Ils placent le fardeau du changement sur vos épaules, comme si votre adaptation personnelle pouvait à elle seule démanteler des décennies de biais systémiques. La vérité est plus complexe et plus brutale : naviguer dans un environnement professionnel conçu par et pour les hommes n’est pas une question de développement personnel, mais de stratégie de survie. C’est une forme de guerre de tranchées institutionnelle où chaque décision, chaque silence, chaque prise de parole a des conséquences sur votre trajectoire.
Cet article n’est pas un énième guide de « soft skills ». C’est un manuel de stratégie, pensé par une consœur qui a gravi les échelons. Nous allons abandonner les platitudes pour nous concentrer sur le « comment » : comment survivre psychologiquement, comment utiliser les outils légaux belges comme des armes, comment déjouer les pièges qui freinent votre avancement et, enfin, comment transformer cette survie en une véritable conquête professionnelle. Nous allons décortiquer les stratégies de documentation défensive, la gestion du « capital de discrétion » et la construction d’alliances transactionnelles pour vous permettre de bâtir une carrière durable et épanouissante, non pas en dépit du système, mais en le maîtrisant.
Ce guide vous propose une feuille de route claire pour naviguer dans les complexités du monde scientifique belge. Découvrez les mécanismes qui freinent votre carrière et, surtout, les stratégies concrètes pour les surmonter.
Sommaire : Construire une carrière durable en STEM malgré les obstacles
- Pourquoi 50% des femmes ingénieures quittent leur métier avant 10 ans de carrière ?
- Comment survivre dans une équipe de 20 hommes sans perdre votre santé mentale ?
- Dénoncer le sexisme ou rester discrète : quelle stratégie pour votre évolution ?
- L’erreur qui fait publier 30% de moins que vos collègues masculins
- Comment trouver des alliées et mentores dans votre domaine scientifique ?
- Pourquoi vous acceptez la première offre alors que les hommes négocient 80% du temps ?
- Pourquoi seulement 20% des postes de direction sont occupés par des femmes en Belgique ?
- Comment franchir le plafond de verre qui bloque votre évolution de carrière ?
Pourquoi 50% des femmes ingénieures quittent leur métier avant 10 ans de carrière ?
Le chiffre est un couperet : la moitié des femmes formées aux métiers d’ingénieur abandonnent la profession en moins d’une décennie.
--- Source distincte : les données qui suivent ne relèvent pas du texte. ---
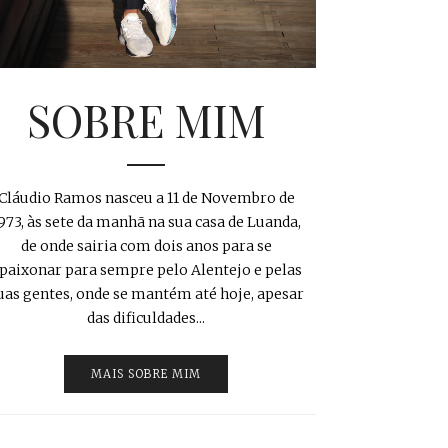
SOBRE MIM
Cláudio Ramos nasceu a 11 de Novembro de
973, às sete da manhã na sua casa de Luanda,
de onde sairia com dois anos para se
paixonar para sempre pelo Alentejo e pelas
uas gentes, onde se mantém até hoje, apesar
das dificuldades...
MAIS SOBRE MIM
Ce n’est pas un échec individuel, mais le symptôme d’une hémorragie systémique. Cet exode massif n’est pas dû à un manque de compétence ou de passion, mais à une accumulation toxique de facteurs culturels et structurels. En Belgique, la situation est particulièrement préoccupante, le pays étant identifié comme l’un des plus mauvais élèves de l’OCDE pour la représentation des femmes dans les filières STEM.
La première cause est l’isolement culturel. Être la seule femme dans une équipe ou un département crée une pression psychologique immense. Cette dynamique est d’ailleurs mesurable. Comme le souligne Dominique Lafontaine, professeure à l’Université de Liège, l’environnement a un impact direct sur la performance :
Lorsqu’il y a plus d’hommes dans la salle où se déroule une épreuve de mathématique, les filles réussissent moins bien que lorsqu’il y a autant d’hommes que de femmes.
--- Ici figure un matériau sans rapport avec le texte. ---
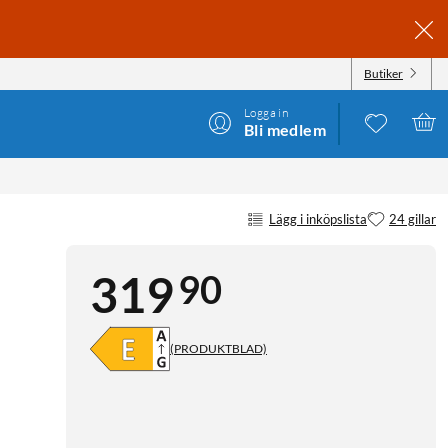
Butiker
Logga in
Bli medlem
Lägg i inköpslista
24 gillar
90
319
(PRODUKTBLAD)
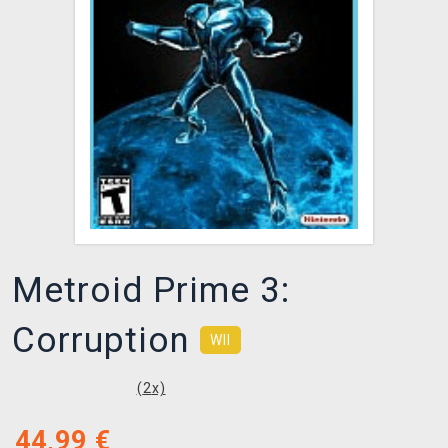
XZONE KLUB
Metroid Prime 3:
Corruption
WII
(
2
x)
44,99
€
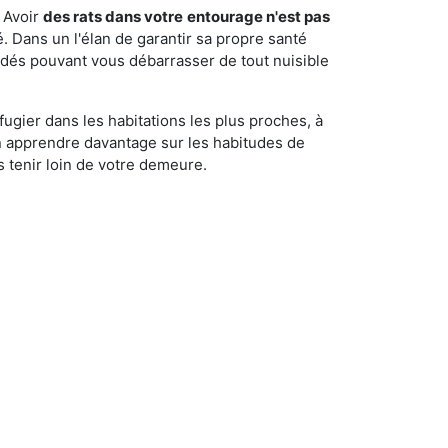
 Avoir
des rats dans votre
entourage n'est pas
é. Dans un l'élan de garantir sa propre santé
cédés pouvant vous débarrasser de tout nuisible
fugier dans les habitations les plus proches, à
'en apprendre davantage sur les habitudes de
 tenir loin de votre demeure.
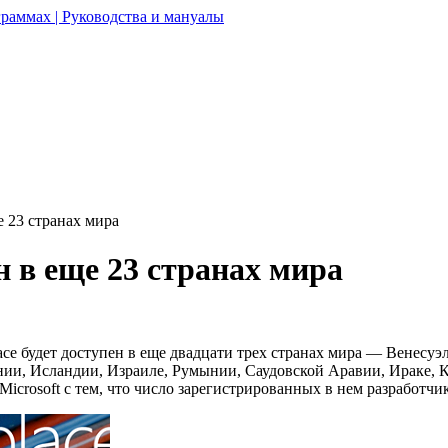
раммах | Руководства и мануалы
е 23 странах мира
н в еще 23 странах мира
lace будет доступен в еще двадцати трех странах мира — Венесуэ
ии, Исландии, Израиле, Румынии, Саудовской Аравии, Ираке, Ка
rosoft с тем, что число зарегистрированных в нем разработчико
– Dominique Lafontaine, professeure en sciences de l’éducation à l’Université de Liège, Agoria – Où sont les femmes ingénieures ?
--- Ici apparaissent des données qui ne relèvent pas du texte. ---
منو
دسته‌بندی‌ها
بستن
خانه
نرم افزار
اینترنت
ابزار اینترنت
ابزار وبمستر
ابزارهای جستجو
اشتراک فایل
Ce phénomène, transposé au monde du travail, signifie que vous êtes constamment en situation de « performance sous surveillance ». S’ajoutent à cela les biais de genre inconscients dans l’évaluation, l’attribution des projets stimulants et les promotions. Les tâches à faible valeur ajoutée, l’organisation d’événements ou le mentorat informel des plus jeunes (« le travail invisible ») vous sont souvent implicitement délégués, grignotant le temps et l’énergie nécessaires pour les tâches qui mènent à une promotion. Enfin, le manque criant de modèles féminins aux postes de direction envoie un message décourageant : la voie vers le sommet semble inaccessible.
Cette attrition n’est donc pas une série de départs volontaires, mais une véritable expulsion par usure. C’est l’épuisement de devoir constamment se battre contre les stéréotypes, de voir son expertise remise en question et de constater que les portes de l’évolution se ferment les unes après les autres. Reconnaître cette réalité n’est pas une plainte, c’est le diagnostic indispensable avant de pouvoir bâtir une stratégie de défense.
Comment survivre dans une équipe de 20 hommes sans perdre votre santé mentale ?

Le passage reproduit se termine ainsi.